多極化した世界において衰退しつつある米国の国際的ヘゲモニーを確立することはほぼ不可能であり、米国の矛先は残された最後の領域である「裏庭のラテンアメリカ」に向かうことになる。
ルビオの両親は1956年末にキューバからフロリダに移住している。カストロが革命の開始のためにヨットのグランマ号に乗り組み、キューバに上陸した1か月後のことである。
ルビオは共和党の上院議員の中でも最保守派に属し、地球温暖化の防止のための予算に反対し、「危険な」ファーウエイのスマートフォンを使用しないよう訴えたことでも知られているが、大統領選挙中には社会主義を掲げるキューバ、ベネズエラ、ニカラグアを「3大敵国」に挙げ、追放のためには軍事力の行使も辞さないとしていた。
それだけではなく、ラテンアメリカでは1990年代末から米国と距離を置く中道左派政権が次々と成立し、「ピンクタイド」と呼ばれたが、ルビオは、メキシコのロペス・オブラドールも、ブラジルのルーラも、「仮面をかぶった左翼」にすぎないとして、第一次トランプ政権(2017~21年)下で責任者としてその排除に当たっている。
その結果、2019年にはブラジルで「第2のトランプ」と呼ばれるボルソナロ政権 が成立し、23年にはアルゼンチンで「世界初のリバタリアン大統領」を自称するミレイ政権が誕生するなど、極右勢力が台頭した。

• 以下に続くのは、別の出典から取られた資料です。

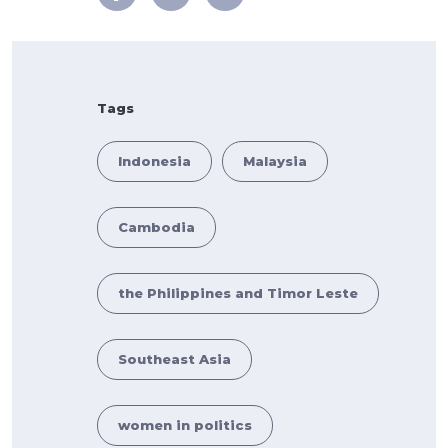
Tags
Indonesia
Malaysia
Cambodia
the Philippines and Timor Leste
Southeast Asia
women in politics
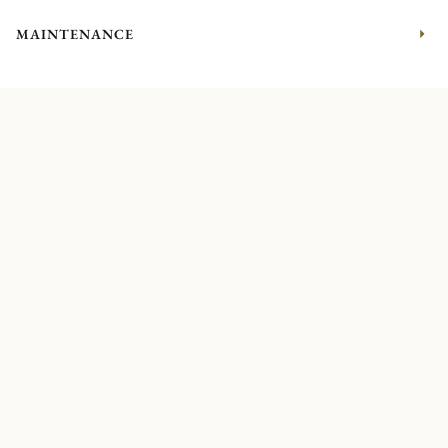
MAINTENANCE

しかし、22年にはチリでボーリチが大統領に当選し、23年にはブラジルでルーラ政権が復活するなど、ピンクタイドは消えなかった。
反中主義者として知られるヴァンス副大統領は、ラテンアメリカにおける中国の覇権拡大に強い危機意識を示してきた。
中国のラテンアメリカ進出は1970年代末から始まっている。当初は工業製品の輸出や食料や鉱産物の輸入に加え、資源開発が中心であったが、今日おいては、米国の支配網を掻い潜るように、ほぼラテンアメリカ全域に進出しており、投資も資源産業から先端技術産業に至るまで、広範な分野に及んでいる。インフラ整備にも力が注がれており、現地では「問題もあるが、米国よりもまだましである」とも見られている。「米国の裏庭」においても米国の経済的優位は蝕まれつつある。
キューバやベネズエラでとくに中国の進出が目立つのは、言うまでもなく米国の「制裁」のためである。制裁はトランプ政権下ではかつてなく激化している。
しかし、制裁の強化は米国にとっては両刃の剣でもあった。
長期にわたる米国の制裁のために厳しい経済状況が続いていたところに、トランプ政権の制裁強化によって経済はさらに疲弊し、アメリカンドリームを求めて、コヨーテと呼ばれる手引きに導かれ、コロンビアから中米のジャングル地帯を抜け、メキシコへと向かう難民は後を絶たない。米国との国境地帯では子どもたちが親と切り離されて収容されたり、国境のリオグランデ川を泳いで米国に渡ろうとした不法移民が水に流されたりするなどの悲劇も伝えられている。
これに対しトランプは、バイデン政権下で中断されていたメキシコとの国境地帯の「壁」の建設を再開し、一帯を軍事地域に指定した。国内の不法移民の摘発や強制退去も強化され、厳しい取り締まりのために強制退去者のなかには正規の移民の姿も見られると言う。難民や不法移民を乗せた飛行機が毎日のようにフロリダからメキシコへと飛び立っている。収容所の新設が間に合わないとして、エルサルバドル政府との間で一人当たり2万ドルの支払い契約が結ばれ、凶悪犯の収容施設として知られるテロ監禁センター(CECOT)にも移送されている。
米国の対ラテンアメリカ政策の基本理念は「西半球においては自国と異なる体制の存在を認めない」という点にあるが、表向きには「強権的支配」や「自由や人権の弾圧」などを理由に、様々な干渉が行われてきた。これに対し、この数年来、前面に打ち出されるようになったのが「麻薬の撲滅」である。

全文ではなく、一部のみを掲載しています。